Last week, Sanofi-Aventis (SNY) announced disappointing results from a phase III trial evaluating iniparib in breast cancer. The drug failed to improve survival and progression-free survival (PFS) in breast cancer patients and although actual data were not published, approval is unlikely even for a subset of patients.
Failed phase III trials are quite common in oncology, a field with one of the highest attrition rates in the pharmaceutical industry. Nevertheless, iniparib’s failure is particularly disturbing, as the phase III was supported by compelling results from a randomized controlled phase II trial as well as strong scientific rationale. Importantly, this trial could have broader implications as it raises questions regarding the role of randomized phase II trials as a go/no go decision point for pivotal trials.
The weakest link
Randomized phase II trials have become all the rage, hailed as the cure to the frustratingly low success rate in phase III cancer trials. Traditionally, oncology drugs have been evaluated in three phases. Phase I studies were typically dose escalation studies for evaluating safety and initial signs of efficacy in 20-30 patients. Phase II studies were intended for fine tuning the dosing regimen and obtaining a clear efficacy signal.

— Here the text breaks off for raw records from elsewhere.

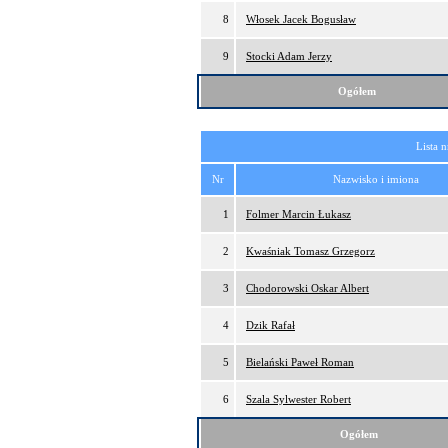
8
Włosek Jacek Bogusław
9
Stocki Adam Jerzy
Ogółem
Lista 
Nr
Nazwisko i imiona
1
Folmer Marcin Łukasz
2
Kwaśniak Tomasz Grzegorz
3
Chodorowski Oskar Albert
4
Dzik Rafał
5
Bielański Paweł Roman
6
Szala Sylwester Robert
Ogółem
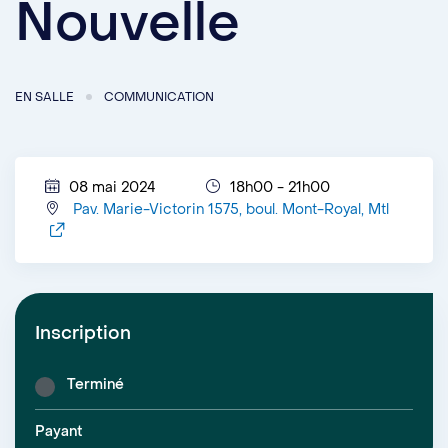
Nouvelle
EN SALLE
COMMUNICATION
08 mai 2024
18h00 - 21h00
Pav. Marie-Victorin 1575, boul. Mont-Royal, Mtl
Inscription
Terminé
Payant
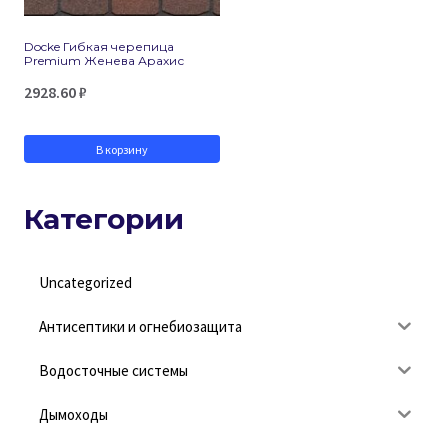
Docke Гибкая черепица
Premium Женева Арахис
2928.60
₽
В корзину
Категории
Uncategorized
Антисептики и огнебиозащита
Водосточные системы
Дымоходы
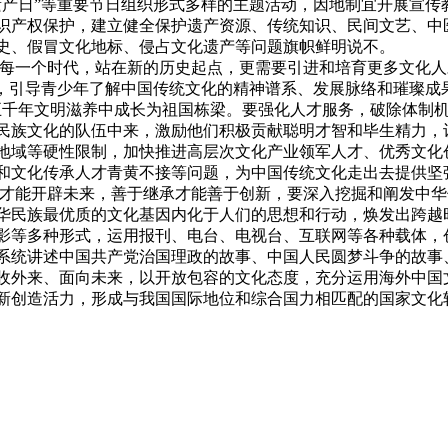
遗产日”等重要节日组织形式多样的主题活动，因地制宜开展宣传
识产权保护，建立健全保护遗产资源、传统知识、民间文艺、中
史、假冒文化地标、侵占文化遗产等问题旗帜鲜明说不。
于每一个时代，站在新的历史起点，更需要引进和培育更多文化
，引导青少年了解中国传统文化的精神谱系、发展脉络和璀璨成果
五千年文明滋养中成长为祖国栋梁。要强化人才服务，破除体制
民族文化的队伍中来，激励他们积极贡献聪明才智和毕生精力，
地域等硬性限制，加快推进高层次文化产业领军人才、优秀文化
和文化传承人才青黄不接等问题，为中国传统文化走出去提供坚
史才能开辟未来，善于继承才能善于创新，要深入挖掘和阐发中
华民族最优质的文化基因内化于人们的思想和行动，焕发出跨越
影等多种形式，运用报刊、电台、电视台、互联网等各种载体，
系统讲述中国共产党治国理政的故事、中国人民圆梦斗争的故事
收外来、面向未来，以开放包容的文化态度，充分运用海外中国
新创造活力，形成与我国国际地位和综合国力相匹配的国家文化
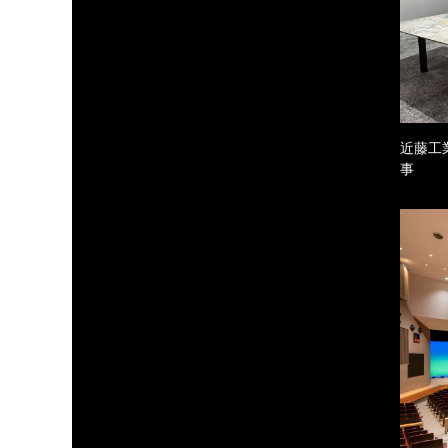
近藤工
事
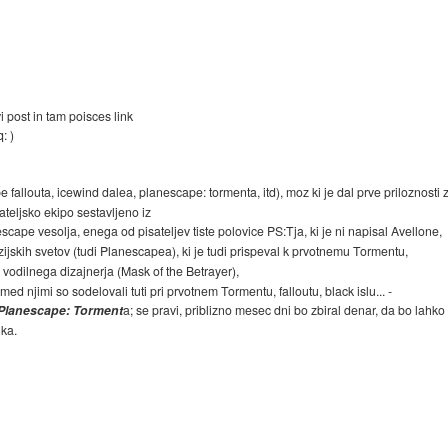
 post in tam poisces link
: )
be fallouta, icewind dalea, planescape: tormenta, itd), moz ki je dal prve priloznosti 
ateljsko ekipo sestavljeno iz
cape vesolja, enega od pisateljev tiste polovice PS:Tja, ki je ni napisal Avellone,
tazijskih svetov (tudi Planescapea), ki je tudi prispeval k prvotnemu Tormentu,
vodilnega dizajnerja (Mask of the Betrayer),
med njimi so sodelovali tuti pri prvotnem Tormentu, falloutu, black islu... -
a Planescape: Torment
a; se pravi, priblizno mesec dni bo zbiral denar, da bo lahk
ka.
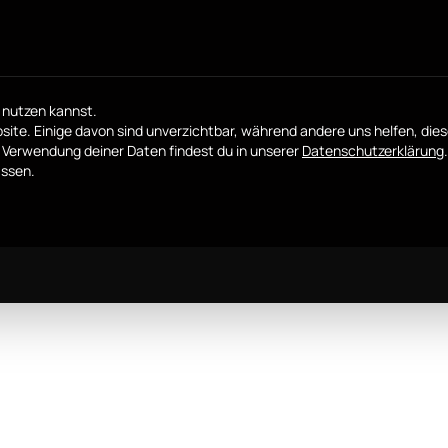
 nutzen kannst.
ite. Einige davon sind unverzichtbar, während andere uns helfen, die
 Verwendung deiner Daten findest du in unserer
Datenschutzerklärung
.
assen.
uppen, denen du zustimmen kannst. Die erste Dienstgr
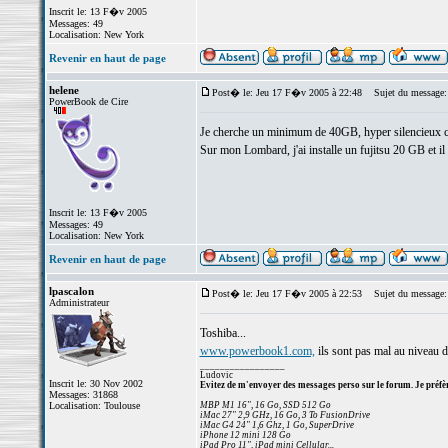
Inscrit le: 13 F�v 2005
Messages: 49
Localisation: New York
Revenir en haut de page
helene
Post� le: Jeu 17 F�v 2005 à 22:48
Sujet du message:
PowerBook de Cire
Je cherche un minimum de 40GB, hyper silencieux c
Sur mon Lombard, j'ai installe un fujitsu 20 GB et il
Inscrit le: 13 F�v 2005
Messages: 49
Localisation: New York
Revenir en haut de page
lpascalon
Post� le: Jeu 17 F�v 2005 à 22:53
Sujet du message:
Administrateur
Toshiba...
www.powerbook1.com,
ils sont pas mal au niveau d
_________________
Ludovic
Inscrit le: 30 Nov 2002
Evitez de m'envoyer des messages perso sur le forum. Je préfèr
Messages: 31868
Localisation: Toulouse
MBP M1 16", 16 Go, SSD 512 Go
iMac 27" 2,9 GHz, 16 Go, 3 To FusionDrive
iMac G4 24" 1,6 Ghz, 1 Go, SuperDrive
iPhone 12 mini 128 Go
iPad Pro 11", iPad mini Cellular...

These single arm trials usually included 40-70 patients, all of whom received the drug. If the phase II data looked promising compared to historic controls, then a phase III trial would be initiated. Phase III trials typically accrue 400-800 patients (depending on the indication and statistical assumptions) and included a control arm on top of the active arm. The control arm can be an approved treatment or placebo.
As the number of approved treatments and the efficacy bar for obtaining regulatory approval got higher, it became harder and harder to generate positive results in phase III studies. It also became apparent that single arm phase II trials often overstate the drug’s efficacy, as drugs performed poorly in phase III trials compared to the phase II results. This was partially attributed to bias in patient selection as patients with favorable prognosis were often picked. In addition, the control arm in phase III trials often achieved better results than past trials, making it harder to beat. Thus, the industry identified single arm phase II trials as the weakest link, as they simply did not deliver in terms of predicting phase III outcome.

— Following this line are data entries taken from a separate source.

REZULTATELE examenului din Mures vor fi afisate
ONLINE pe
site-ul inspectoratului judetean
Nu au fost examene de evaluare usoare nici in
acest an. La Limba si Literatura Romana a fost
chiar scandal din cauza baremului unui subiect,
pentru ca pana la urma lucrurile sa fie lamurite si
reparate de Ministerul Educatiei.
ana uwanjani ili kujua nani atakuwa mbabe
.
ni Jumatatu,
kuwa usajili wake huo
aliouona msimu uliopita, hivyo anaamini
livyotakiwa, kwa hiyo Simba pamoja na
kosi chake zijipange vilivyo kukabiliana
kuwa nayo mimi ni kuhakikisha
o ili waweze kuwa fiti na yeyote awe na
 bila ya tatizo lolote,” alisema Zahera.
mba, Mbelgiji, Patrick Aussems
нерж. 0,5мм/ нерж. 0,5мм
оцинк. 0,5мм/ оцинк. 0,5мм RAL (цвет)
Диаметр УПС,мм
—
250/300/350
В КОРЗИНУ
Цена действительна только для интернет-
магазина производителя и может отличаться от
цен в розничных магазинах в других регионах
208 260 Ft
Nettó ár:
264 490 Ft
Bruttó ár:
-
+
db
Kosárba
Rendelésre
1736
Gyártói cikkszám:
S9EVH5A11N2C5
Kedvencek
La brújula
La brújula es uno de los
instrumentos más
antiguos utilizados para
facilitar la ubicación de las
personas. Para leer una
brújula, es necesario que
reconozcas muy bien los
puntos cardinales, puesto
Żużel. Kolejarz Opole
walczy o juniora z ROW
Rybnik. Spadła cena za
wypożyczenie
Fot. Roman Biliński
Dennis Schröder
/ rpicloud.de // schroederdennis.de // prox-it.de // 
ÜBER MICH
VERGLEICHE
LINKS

In the early 00’s, a new model was gaining momentum: randomized controlled phase II trials. The idea was to make phase II more difficult to cross by adding a control arm and increasing the number of patients to 80-150. Patients were to be randomized to receive either the investigational agent combined with standard of care or standard of care alone. This design was hoped to eliminate the patient selection bias as well as provide a real life reliable control arm.

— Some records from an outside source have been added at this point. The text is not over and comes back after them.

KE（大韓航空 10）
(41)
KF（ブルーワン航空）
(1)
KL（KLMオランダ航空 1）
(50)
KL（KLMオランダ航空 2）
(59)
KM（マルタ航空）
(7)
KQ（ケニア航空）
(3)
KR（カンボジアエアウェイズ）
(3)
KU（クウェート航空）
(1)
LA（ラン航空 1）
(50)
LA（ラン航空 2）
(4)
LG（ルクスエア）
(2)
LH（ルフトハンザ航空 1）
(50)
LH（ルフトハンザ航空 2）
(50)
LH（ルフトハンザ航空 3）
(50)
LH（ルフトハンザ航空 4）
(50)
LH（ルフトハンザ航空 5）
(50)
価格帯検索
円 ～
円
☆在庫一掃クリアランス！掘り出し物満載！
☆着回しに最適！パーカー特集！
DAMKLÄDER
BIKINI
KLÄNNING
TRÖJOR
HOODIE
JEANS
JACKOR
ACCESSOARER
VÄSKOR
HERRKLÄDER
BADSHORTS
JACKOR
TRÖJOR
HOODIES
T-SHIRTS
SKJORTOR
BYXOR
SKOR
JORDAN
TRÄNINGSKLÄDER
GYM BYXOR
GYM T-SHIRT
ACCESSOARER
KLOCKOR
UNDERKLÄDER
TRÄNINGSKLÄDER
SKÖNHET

In other words, oncology phase II’s turned into mini phase III trials. Of course, the cost doubled or tripled, but the ability of distinguishing promising drugs from those that are doomed to fail seemed to more than compensate.
Although it is too early to reach a verdict regarding randomized phase II trials in oncology, so far they haven’t panned out as expected in terms of predicting phase III outcomes. The table below includes some high profile drugs with good performance in randomized phase II trials that was not corroborated in phase III. In many cases, the phase II trials enabled small companies to sign lucrative partnership deals such as Antisoma’s $890M deal with Novartis (NVS) or Synta’s (SNTA) $965M deal with GSK (GSK).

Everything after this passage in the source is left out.